→ Exercise objective
Keep the lines exact and the pictures out as you repeat the following listing.
###
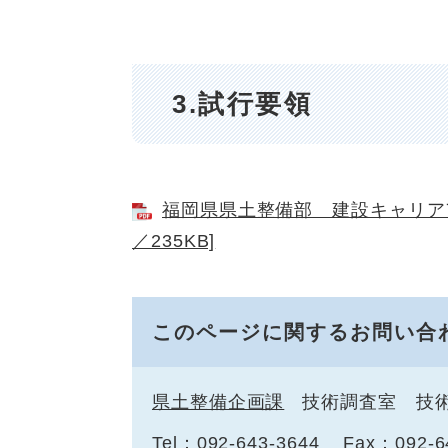
3.試行要領
福岡県県土整備部 建設キャリアア
／235KB]
このページに関するお問い合
県土整備企画課
技術調査室 技
Tel：092-643-3644
Fax：092-6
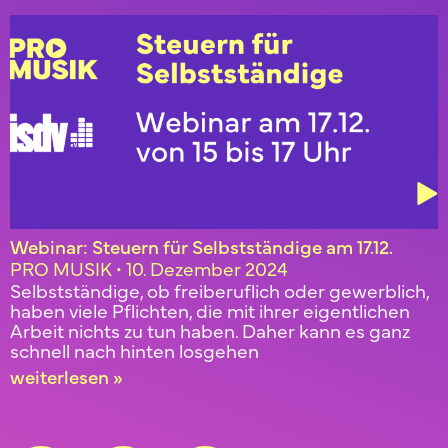
Webinar: Steuern für Selbstständige am 17.12.
PRO MUSIK
10. Dezember 2024
Selbstständige, ob freiberuflich oder gewerblich,
haben viele Pflichten, die mit ihrer eigentlichen
Arbeit nichts zu tun haben. Daher kann es ganz
schnell nach hinten losgehen
weiterlesen »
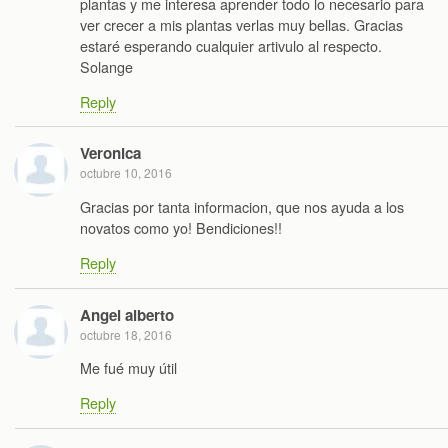
plantas y me interesa aprender todo lo necesario para
ver crecer a mis plantas verlas muy bellas. Gracias
estaré esperando cualquier artivulo al respecto.
Solange
Reply
Veronica
octubre 10, 2016
Gracias por tanta informacion, que nos ayuda a los
novatos como yo! Bendiciones!!
Reply
Angel alberto
octubre 18, 2016
Me fué muy útil
Reply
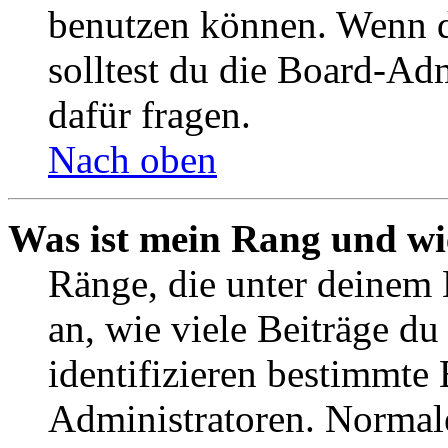
benutzen können. Wenn du
solltest du die Board-Ad
dafür fragen.
Nach oben
Was ist mein Rang und wi
Ränge, die unter deinem
an, wie viele Beiträge du 
identifizieren bestimmte
Administratoren. Normal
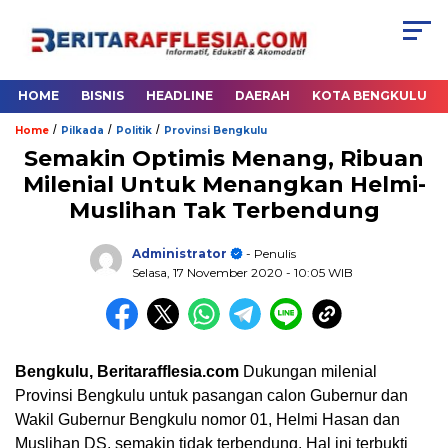
HOME
BISNIS
HEADLINE
DAERAH
KOTA BENGKULU
/
/
/
Home
Pilkada
Politik
Provinsi Bengkulu
Semakin Optimis Menang, Ribuan
Milenial Untuk Menangkan Helmi-
Muslihan Tak Terbendung
Administrator
- Penulis
Selasa, 17 November 2020
- 10:05 WIB
Bengkulu, Beritarafflesia.com
Dukungan milenial
Provinsi Bengkulu untuk pasangan calon Gubernur dan
Wakil Gubernur Bengkulu nomor 01, Helmi Hasan dan
Muslihan DS, semakin tidak terbendung. Hal ini terbukti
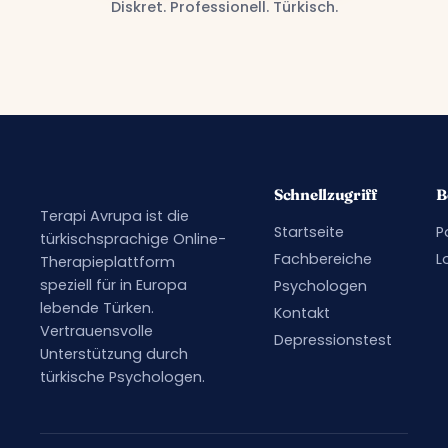
Diskret. Professionell. Türkisch.
Schnellzugriff
B
Terapi Avrupa ist die
Startseite
P
türkischsprachige Online-
Fachbereiche
L
Therapieplattform
speziell für in Europa
Psychologen
lebende Türken.
Kontakt
Vertrauensvolle
Depressionstest
Unterstützung durch
türkische Psychologen.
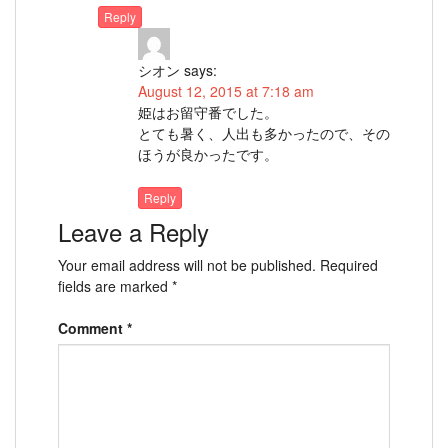
Reply
シオン
says:
August 12, 2015 at 7:18 am
姫はお留守番でした。
とても暑く、人出も多かったので、その
ほうが良かったです。
Reply
Leave a Reply
Your email address will not be published.
Required
fields are marked
*
Comment
*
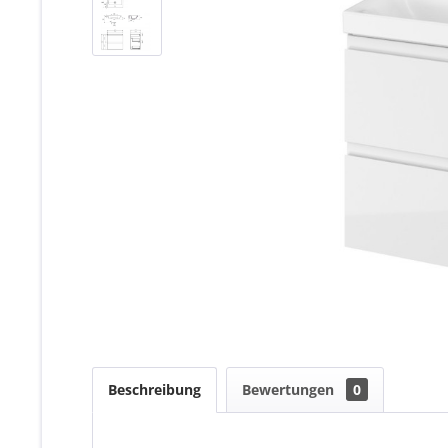
Beschreibung
Bewertungen
0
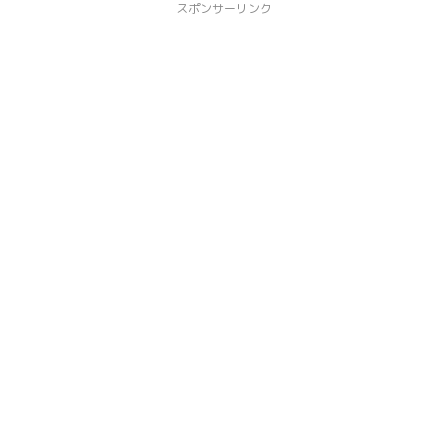
スポンサーリンク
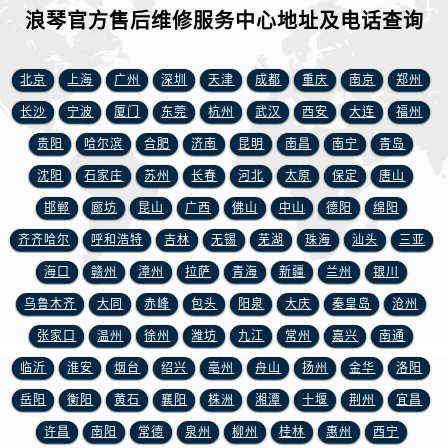
江苏省徐州市鼓楼区淮海东路29号苏宁广场IFC国际金融中心35层3508室浪琴售后服务中心（需提前预约）
浪琴官方售后维修服务中心地址及电话查询
江苏省盐城市盐都区世纪大道5号盐城金融城写字楼1号楼16层1604室浪琴售后服务中心（需提前预约）
江苏省扬州市邗江区国展路29号星耀天地写字楼1号楼18层1803室浪琴售后服务中心（需提前预约）
北京
上海
广州
深圳
天津
成都
重庆
南京
郑州
江苏省镇江市京口区中山东路浪琴售后服务中心（需提前预约）
长沙
宁波
厦门
东莞
杭州
武汉
西安
大连
福州
江西省抚州市临川区赣东大道浪琴售后服务中心（需提前预约）
贵阳
哈尔滨
合肥
济南
昆明
南昌
南宁
青岛
江西省赣州市章贡区文清路浪琴售后服务中心（需提前预约）
江西省吉安市吉州区井冈山大道浪琴售后服务中心（需提前预约）
沈阳
石家庄
苏州
长春
河北
太原
保定
唐山
江西省景德镇市珠山区珠山中路浪琴售后服务中心（需提前预约）
邯郸
廊坊
昆山
广西
佛山
中山
德阳
绵阳
江西省九江市浔阳区浔阳路浪琴售后服务中心（需提前预约）
齐齐哈尔
呼和浩特
吉林
无锡
芜湖
珠海
汕头
三亚
江西省南昌市红谷滩新区红谷中大道998号绿地双子塔（中央广场）A1座办公楼14层1407室浪琴售后服务中心（需提前预约）
海口
赣州
漳州
拉萨
青海
新疆
兰州
银川
江西省萍乡市安源区萍安北大道与康庄路交叉口浪琴售后服务中心（需提前预约）
乌鲁木齐
大同
赤峰
包头
阳泉
大庆
秦皇岛
沧州
江西省上饶市信州区滨江西路浪琴售后服务中心（需提前预约）
张家口
温州
徐州
潍坊
九江
常州
嘉兴
南通
江西省新余市渝水区北湖西路浪琴售后服务中心（需提前预约）
临沂
淮安
烟台
绍兴
亳州
舟山
扬州
金华
洛阳
江西省宜春市袁州区中山中路浪琴售后服务中心（需提前预约）
江西省鹰潭市月湖区胜利东路浪琴售后服务中心（需提前预约）
岳阳
衡阳
黄石
襄阳
株洲
湘潭
十堰
荆州
宜昌
山东省德州市德城区东风中路浪琴售后服务中心（需提前预约）
许昌
南阳
常德
泉州
柳州
桂林
惠州
西宁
###
→ Output for this task
3.試行要領
福岡県県土整備部 建設キャリアア
／235KB]
このページに関するお問い合
県土整備企画課
技術調査室 技
Tel：092-643-3644
Fax：092-6
Webinar: Steuern für Selbstständige am 17.12.
PRO MUSIK
10. Dezember 2024
Selbstständige, ob freiberuflich oder gewerblich,
haben viele Pflichten, die mit ihrer eigentlichen
Arbeit nichts zu tun haben. Daher kann es ganz
schnell nach hinten losgehen
weiterlesen »
plantas y me interesa aprender todo lo necesario para
ver crecer a mis plantas verlas muy bellas. Gracias
estaré esperando cualquier artivulo al respecto.
Solange
Reply
Veronica
octubre 10, 2016
Gracias por tanta informacion, que nos ayuda a los
novatos como yo! Bendiciones!!
Reply
Angel alberto
octubre 18, 2016
Me fué muy útil
Reply
benutzen können. Wenn du
solltest du die Board-Ad
dafür fragen.
Nach oben
Was ist mein Rang und wi
Ränge, die unter deinem
an, wie viele Beiträge du 
identifizieren bestimmte
Administratoren. Normal
HOME
BISNIS
HEADLINE
DAERAH
KOTA BENGKULU
/
/
/
Home
Pilkada
Politik
Provinsi Bengkulu
Semakin Optimis Menang, Ribuan
Milenial Untuk Menangkan Helmi-
Muslihan Tak Terbendung
Administrator
- Penulis
Selasa, 17 November 2020
- 10:05 WIB
Bengkulu, Beritarafflesia.com
Dukungan milenial
Provinsi Bengkulu untuk pasangan calon Gubernur dan
Wakil Gubernur Bengkulu nomor 01, Helmi Hasan dan
Muslihan DS, semakin tidak terbendung. Hal ini terbukti
Diskret. Professionell. Türkisch.
Schnellzugriff
B
Terapi Avrupa ist die
Startseite
P
türkischsprachige Online-
Fachbereiche
L
Therapieplattform
speziell für in Europa
Psychologen
lebende Türken.
Kontakt
Vertrauensvolle
Depressionstest
Unterstützung durch
türkische Psychologen.
Reply
シオン
says:
August 12, 2015 at 7:18 am
姫はお留守番でした。
とても暑く、人出も多かったので、その
ほうが良かったです。
Reply
Leave a Reply
Your email address will not be published.
Required
fields are marked
*
Comment
*
Beschreibung
Bewertungen
0
スポンサーリンク
江苏省徐州市鼓楼区淮海东路29号苏宁广场IFC国际金融中心35层3508室浪琴售后服务中心（需提前预约）
浪琴官方售后维修服务中心地址及电话查询
江苏省盐城市盐都区世纪大道5号盐城金融城写字楼1号楼16层1604室浪琴售后服务中心（需提前预约）
江苏省扬州市邗江区国展路29号星耀天地写字楼1号楼18层1803室浪琴售后服务中心（需提前预约）
北京
上海
广州
深圳
天津
成都
重庆
南京
郑州
江苏省镇江市京口区中山东路浪琴售后服务中心（需提前预约）
长沙
宁波
厦门
东莞
杭州
武汉
西安
大连
福州
江西省抚州市临川区赣东大道浪琴售后服务中心（需提前预约）
贵阳
哈尔滨
合肥
济南
昆明
南昌
南宁
青岛
江西省赣州市章贡区文清路浪琴售后服务中心（需提前预约）
江西省吉安市吉州区井冈山大道浪琴售后服务中心（需提前预约）
沈阳
石家庄
苏州
长春
河北
太原
保定
唐山
江西省景德镇市珠山区珠山中路浪琴售后服务中心（需提前预约）
邯郸
廊坊
昆山
广西
佛山
中山
德阳
绵阳
江西省九江市浔阳区浔阳路浪琴售后服务中心（需提前预约）
齐齐哈尔
呼和浩特
吉林
无锡
芜湖
珠海
汕头
三亚
江西省南昌市红谷滩新区红谷中大道998号绿地双子塔（中央广场）A1座办公楼14层1407室浪琴售后服务中心（需提前预约）
海口
赣州
漳州
拉萨
青海
新疆
兰州
银川
江西省萍乡市安源区萍安北大道与康庄路交叉口浪琴售后服务中心（需提前预约）
乌鲁木齐
大同
赤峰
包头
阳泉
大庆
秦皇岛
沧州
江西省上饶市信州区滨江西路浪琴售后服务中心（需提前预约）
张家口
温州
徐州
潍坊
九江
常州
嘉兴
南通
江西省新余市渝水区北湖西路浪琴售后服务中心（需提前预约）
临沂
淮安
烟台
绍兴
亳州
舟山
扬州
金华
洛阳
江西省宜春市袁州区中山中路浪琴售后服务中心（需提前预约）
江西省鹰潭市月湖区胜利东路浪琴售后服务中心（需提前预约）
岳阳
衡阳
黄石
襄阳
株洲
湘潭
十堰
荆州
宜昌
山东省德州市德城区东风中路浪琴售后服务中心（需提前预约）
许昌
南阳
常德
泉州
柳州
桂林
惠州
西宁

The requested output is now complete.